When they started planning the effort in March, Mugerwa said their goal was to have 15 walkers and raise $2,500. By April 3, they had already exceeded that amount. After some consideration, they decided to raise the goal – this time to $4,000.
This past weekend, they exceeded that as well.
“We might have to up it again!” Mugerwa said in an excited phone call on Monday. As of this morning, Team Amy’s Army’s fundraising total was $4,115 and still climbing. Baio, who has raised more than $1,000 toward that total, is the team’s top fundraiser.
Those interested in contributing to the cause can do so by visiting the Race for Hope website, www.curebraintumors.org. Simply follow the “Find a Participant” link on the left side of the home page, and search for Team Amy’s Army.
“Every little bit counts,” the team captain said.
According to Mugerwa, 20 walkers are currently registered to be a part of Team Amy’s Army, 15 of whom will be traveling to the DC area specifically to take part in the walk.
“(It’s) truly a testament as to how Amy has touched so many people,” she said. “It’s not too late for people to join us – they just need to sign up by April 27.”
The DC walk is just the tip of the iceberg for Team Amy’s Army’s fundraising efforts. Their next stop will be the Jimmy Fund Walk to be held in Boston on Sept. 12.
The team, which will walk as part of Team Neuro, has set an even loftier goal for this event: $10,000. According to Pole, they will need to reach at least that amount in order to specifically earmark the money they raise. If they can do it, she explained, “every single dollar will be donated to adult brain tumor research.”
It is a cause she says feels passionate about, not because of her own struggle, but because of the prevalence of brain tumors.
“It’s amazing how many young people (develop tumors),” said Pole, explaining that Dana-Farber receives 5 to 10 new referrals each week.
Baio has already started soliciting corporate sponsors for the T-shirts Team Amy’s Army will not only wear in the walk, but sell to raise money as well. This way, she explained, all the money they raise will go directly to the cause.

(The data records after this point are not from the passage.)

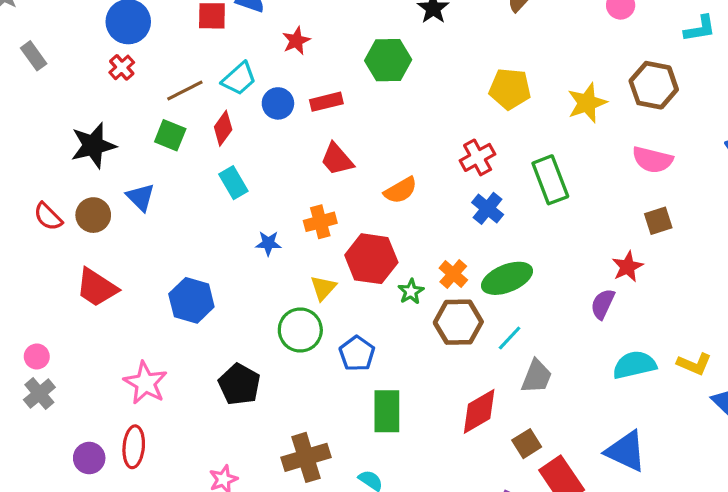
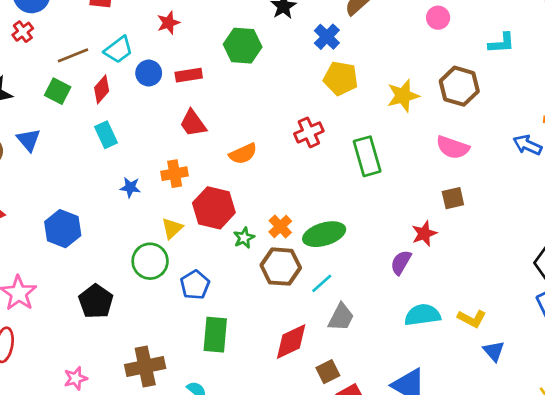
blue cross: (488, 208) -> (327, 37), moved

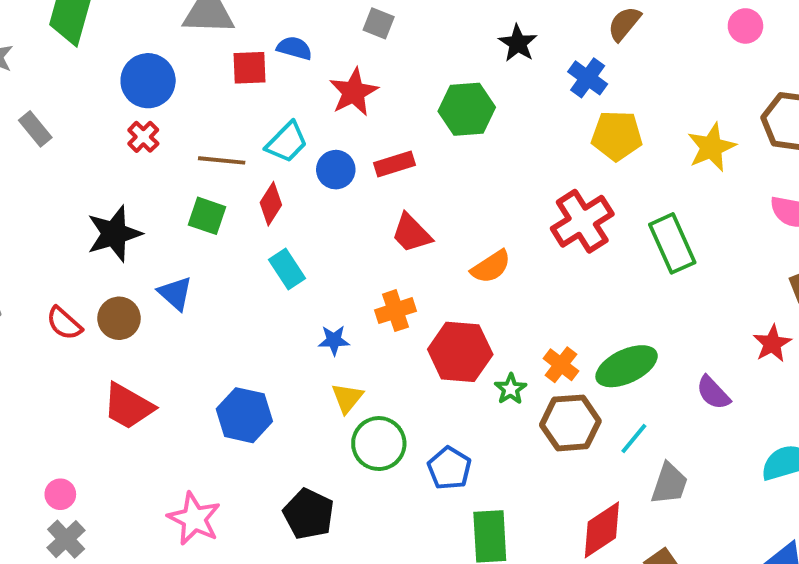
red star: (168, 23) -> (354, 92), size x1.4
brown line: (73, 55) -> (222, 160), turned 36
red cross: (309, 132) -> (582, 221), size x1.4
yellow triangle: (172, 228) -> (347, 398), moved
purple semicircle: (401, 262) -> (713, 393), moved, turned -65

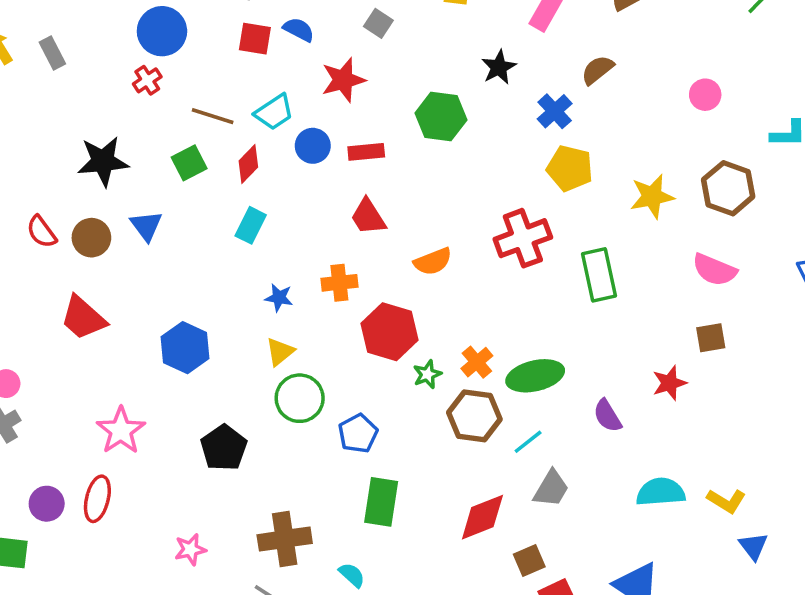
green square: (207, 216) -> (189, 163), turned 32
cyan rectangle: (287, 269) -> (251, 225), turned 48

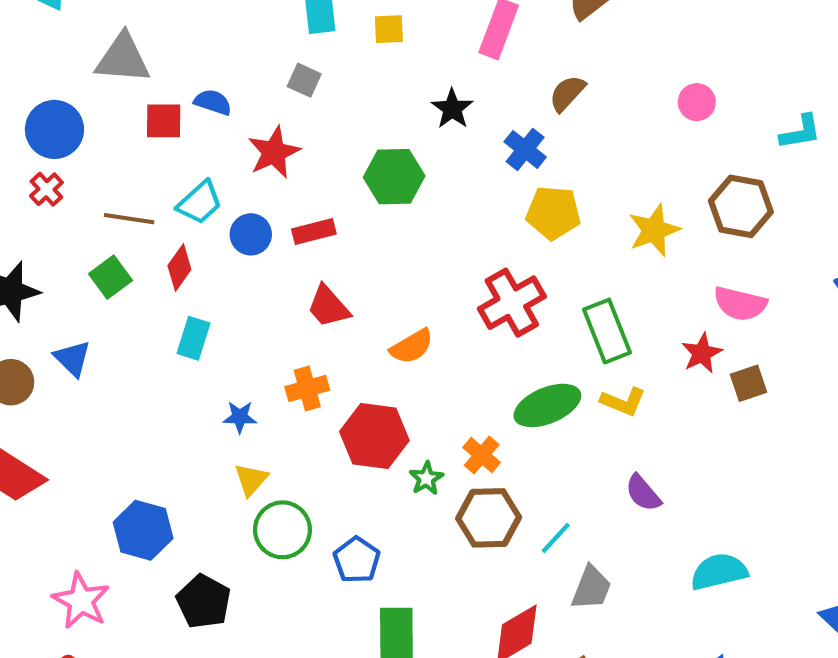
blue hexagon: (185, 348) -> (143, 530), moved
green ellipse: (535, 376) -> (547, 405), moved
red star: (669, 383) -> (702, 353), moved
yellow L-shape: (726, 501) -> (623, 402), moved

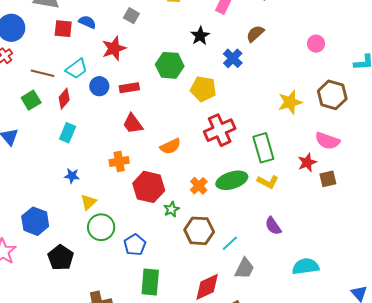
yellow pentagon: (553, 213) -> (203, 89), moved
blue star: (240, 417) -> (72, 176), moved
orange cross: (482, 455) -> (199, 186), moved

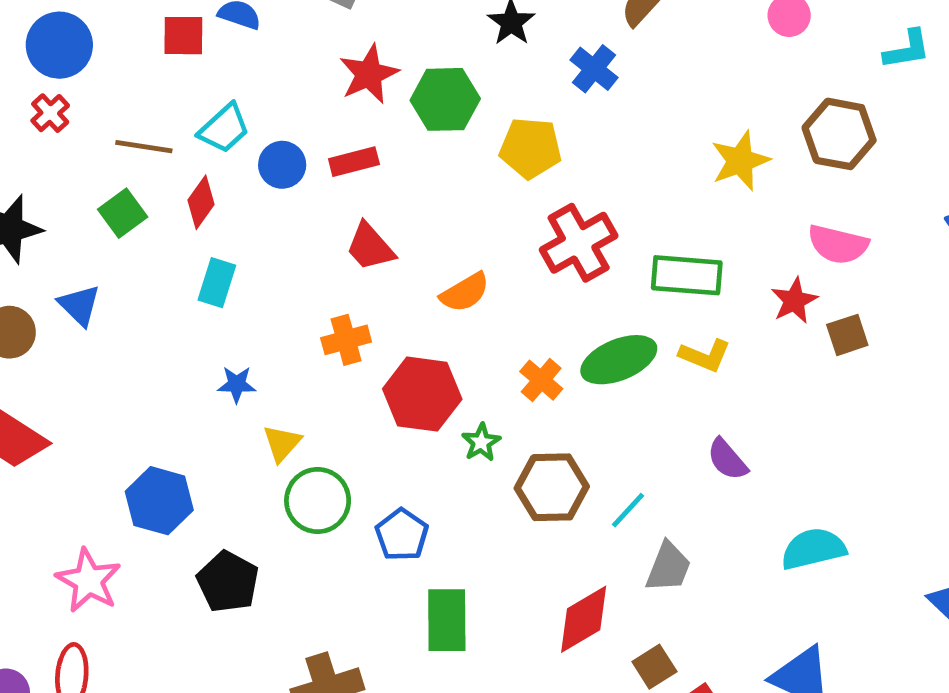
red star: (114, 48) -> (369, 74), moved
green rectangle: (263, 148) -> (687, 275), turned -64

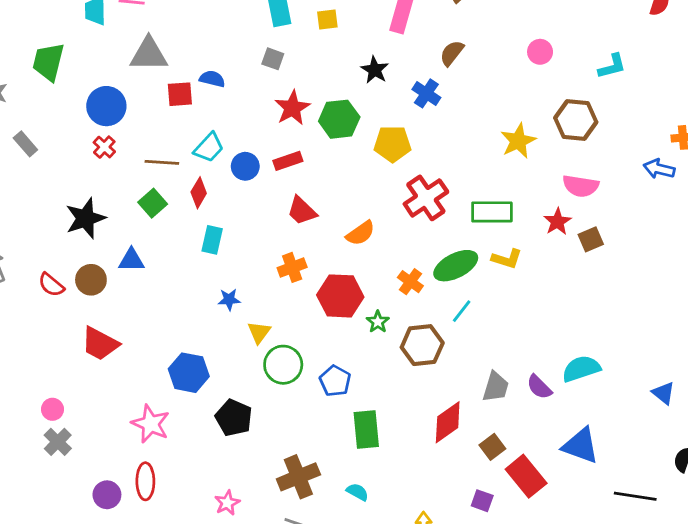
blue triangle: (79, 305) -> (131, 260), turned -40
purple semicircle: (727, 459) -> (539, 387), moved
cyan line: (628, 510) -> (462, 311), moved

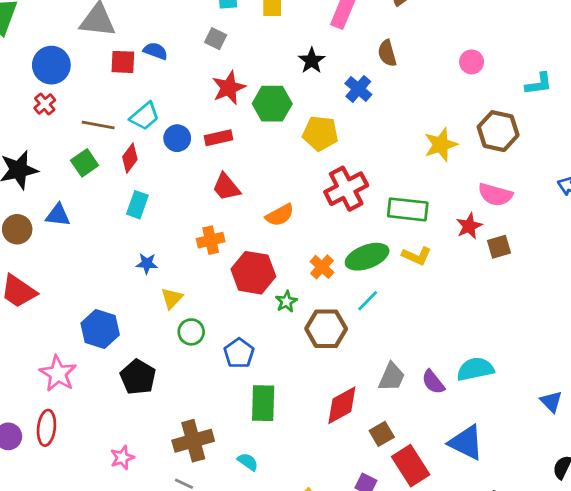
brown semicircle: (452, 53) -> (387, 53), turned -60
green circle: (283, 365) -> (191, 332), size x0.7

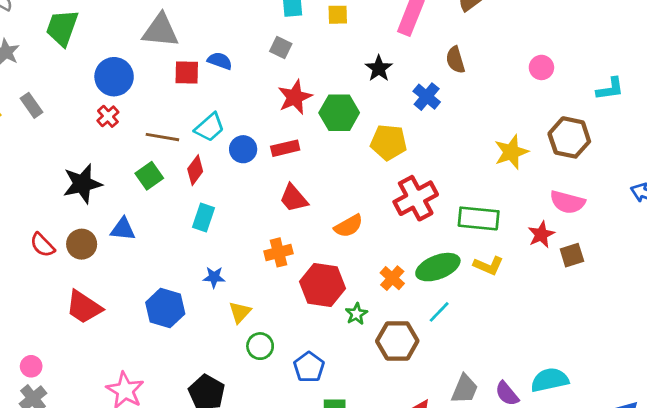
blue hexagon: (100, 329) -> (165, 308), moved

New York Pizzeria, the New Berlin eatery which Baio owns with her husband Frank, and Agro Farma, makers of Chobani Greek-style yogurt, were the first two companies to step forward as sponsors.
Other fundraising efforts are already being planned for the summer months, including a benefit golf tournament and raffle at Canasawacta Country Club , and the sale of a cook book Pole and Brillinger have been compiling. The book, which the mother and daughter have titled “Cookstrong” in honor to Lance Armstrong’s Livestrong cancer awareness movement, will feature recipes submitted by Pole’s many supporters, each with a memory or statement about their relationship.
Donations may also be made through the Jimmy Fund Walk website, www.jimmyfundwalk.org, by selecting “support a walker” and entering Amy Pole’s name.